NEGÓCIOS

CADE diz que conluio de empresas de cabos submarinos prejudicou o Brasil

Convergência Digital* ... 08/02/2019 ... Convergência Digital

A Superintendência-Geral do Conselho Administrativo de Defesa Econômica (SG/Cade) recomendou, em despacho assinado nesta sexta-feira (08/02), a condenação de seis empresas e duas pessoas físicas por formação de cartel internacional, com efeitos no Brasil, no mercado de cabos subterrâneos e submarinos. Os produtos são utilizados na transmissão de energia elétrica entre as unidades geradoras e distribuidoras e os usuários finais do serviço.

De acordo com o parecer da SG/Cade, o cartel teria operado entre o início dos anos 1990 até, ao menos, julho de 2004. A conduta teria afetado o mercado internacional, causando prejuízos em território nacional às empresas que adquiriram esses cabos, sobretudo produtoras e distribuidoras de energia elétrica.
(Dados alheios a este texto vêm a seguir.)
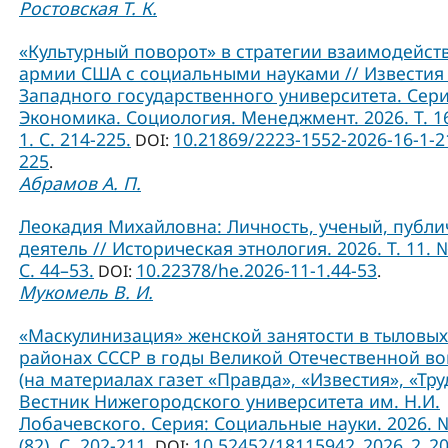
Ростовская Т. К.
«Культурный поворот» в стратегии взаимодейст
армии США с социальными науками // Известия
Западного государственного университета. Сери
Экономика. Социология. Менеджмент. 2026. Т. 1
1. С. 214-225.
10.21869/2223-1552-2026-16-1-2
DOI:
225
.
Абрамов А. П.
Леокадия Михайловна: Личность, ученый, публ
деятель // Историческая этнология. 2026. Т. 11. №
С. 44–53.
10.22378/he.2026-11-1.44-53
DOI:
.
Мукомель В. И.
«Маскулинизация» женской занятости в тыловых
районах СССР в годы Великой Отечественной в
(на материалах газет «Правда», «Известия», «Труд
Вестник Нижегородского университета им. Н.И.
Лобачевского. Серия: Социальные науки. 2026. 
(82). С. 202-211.
10.52452/18115942_2026_2_2
DOI:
Os consumidores finais também teriam sido lesados pela conduta anticompetitiva em virtude de o cartel afetar componente essencial para a transmissão de energia elétrica, o que teria resultado em preços mais caros para esse serviço.

Ainda segundo a Superintendência-Geral, as empresas Exsym Corporation, LS Cable LTD, Nexans, Prysmian S.p.A, Taihan Electric Wire e Viscas Corporation – principais fabricantes mundiais desses produtos – teriam dividido entre si territórios e projetos, discutido e combinado preços a serem cotados em projetos específicos, que também incluíam o mercado brasileiro.

A investigação apontou que o conluio era marcado pela troca regular de informações consideradas sensíveis sob a ótica concorrencial (como, por exemplo, capacidade de produção, escassez de oferta, requisitos de qualidade dos clientes, dados sobre lançamento de novos produtos etc.) que impactaram negativamente o mercado.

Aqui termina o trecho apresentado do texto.